* **What you will do**: From the listing below, retype exactly the line holding "encompasses diverse regions", the line holding "continents.", and the lines between them; skip everything else.

* **Source data**:
====================

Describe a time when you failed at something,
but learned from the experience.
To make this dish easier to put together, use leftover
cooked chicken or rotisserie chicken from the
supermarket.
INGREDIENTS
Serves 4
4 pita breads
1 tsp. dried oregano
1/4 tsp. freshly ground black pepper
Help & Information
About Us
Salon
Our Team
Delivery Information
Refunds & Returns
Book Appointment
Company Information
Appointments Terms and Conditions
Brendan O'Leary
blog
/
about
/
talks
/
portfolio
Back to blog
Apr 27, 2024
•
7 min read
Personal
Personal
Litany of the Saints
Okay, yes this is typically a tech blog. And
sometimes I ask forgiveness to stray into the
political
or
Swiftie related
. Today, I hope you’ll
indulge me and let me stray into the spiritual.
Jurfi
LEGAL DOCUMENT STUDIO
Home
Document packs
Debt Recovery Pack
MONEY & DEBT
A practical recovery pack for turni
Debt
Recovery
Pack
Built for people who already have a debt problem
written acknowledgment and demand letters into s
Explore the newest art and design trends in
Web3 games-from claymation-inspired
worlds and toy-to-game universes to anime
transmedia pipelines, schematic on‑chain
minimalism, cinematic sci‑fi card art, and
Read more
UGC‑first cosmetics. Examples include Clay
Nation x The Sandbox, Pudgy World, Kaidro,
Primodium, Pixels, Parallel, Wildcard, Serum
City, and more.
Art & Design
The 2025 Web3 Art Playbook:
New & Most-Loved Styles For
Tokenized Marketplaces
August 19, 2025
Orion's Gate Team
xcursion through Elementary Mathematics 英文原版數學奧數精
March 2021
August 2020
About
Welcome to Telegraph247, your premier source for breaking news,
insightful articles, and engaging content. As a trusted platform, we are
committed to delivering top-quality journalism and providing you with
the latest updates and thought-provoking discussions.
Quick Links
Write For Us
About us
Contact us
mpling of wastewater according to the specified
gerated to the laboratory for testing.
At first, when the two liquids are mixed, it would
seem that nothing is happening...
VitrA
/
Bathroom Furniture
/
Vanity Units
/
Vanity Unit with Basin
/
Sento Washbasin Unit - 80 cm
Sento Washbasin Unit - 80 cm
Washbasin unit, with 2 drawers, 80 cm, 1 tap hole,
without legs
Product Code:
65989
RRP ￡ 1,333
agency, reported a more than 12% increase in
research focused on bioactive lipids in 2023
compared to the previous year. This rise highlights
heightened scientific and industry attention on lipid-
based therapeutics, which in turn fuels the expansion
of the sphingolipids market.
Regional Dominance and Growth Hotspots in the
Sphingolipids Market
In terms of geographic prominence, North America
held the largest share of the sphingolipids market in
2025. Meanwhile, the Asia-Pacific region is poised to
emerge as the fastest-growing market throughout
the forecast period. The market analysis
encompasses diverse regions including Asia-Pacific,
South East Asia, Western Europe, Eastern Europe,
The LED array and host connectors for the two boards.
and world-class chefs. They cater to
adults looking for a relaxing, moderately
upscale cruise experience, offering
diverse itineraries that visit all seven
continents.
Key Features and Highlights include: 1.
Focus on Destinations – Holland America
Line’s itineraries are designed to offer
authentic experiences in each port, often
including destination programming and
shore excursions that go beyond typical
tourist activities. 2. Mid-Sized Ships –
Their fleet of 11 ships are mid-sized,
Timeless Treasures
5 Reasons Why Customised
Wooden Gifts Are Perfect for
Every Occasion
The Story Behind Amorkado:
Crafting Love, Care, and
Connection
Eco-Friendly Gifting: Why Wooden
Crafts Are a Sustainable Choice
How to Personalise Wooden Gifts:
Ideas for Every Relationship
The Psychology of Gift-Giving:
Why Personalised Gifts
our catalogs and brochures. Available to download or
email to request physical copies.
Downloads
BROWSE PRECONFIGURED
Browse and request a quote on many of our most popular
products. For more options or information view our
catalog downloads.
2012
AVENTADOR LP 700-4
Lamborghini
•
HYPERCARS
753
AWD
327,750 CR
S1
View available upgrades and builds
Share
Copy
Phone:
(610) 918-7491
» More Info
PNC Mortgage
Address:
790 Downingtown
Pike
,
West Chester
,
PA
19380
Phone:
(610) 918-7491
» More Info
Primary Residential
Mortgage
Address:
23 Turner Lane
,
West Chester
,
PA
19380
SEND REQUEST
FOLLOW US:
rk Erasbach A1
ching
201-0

====================

* **Answer to the problem**:
encompasses diverse regions including Asia-Pacific,
South East Asia, Western Europe, Eastern Europe,
The LED array and host connectors for the two boards.
and world-class chefs. They cater to
adults looking for a relaxing, moderately
upscale cruise experience, offering
diverse itineraries that visit all seven
continents.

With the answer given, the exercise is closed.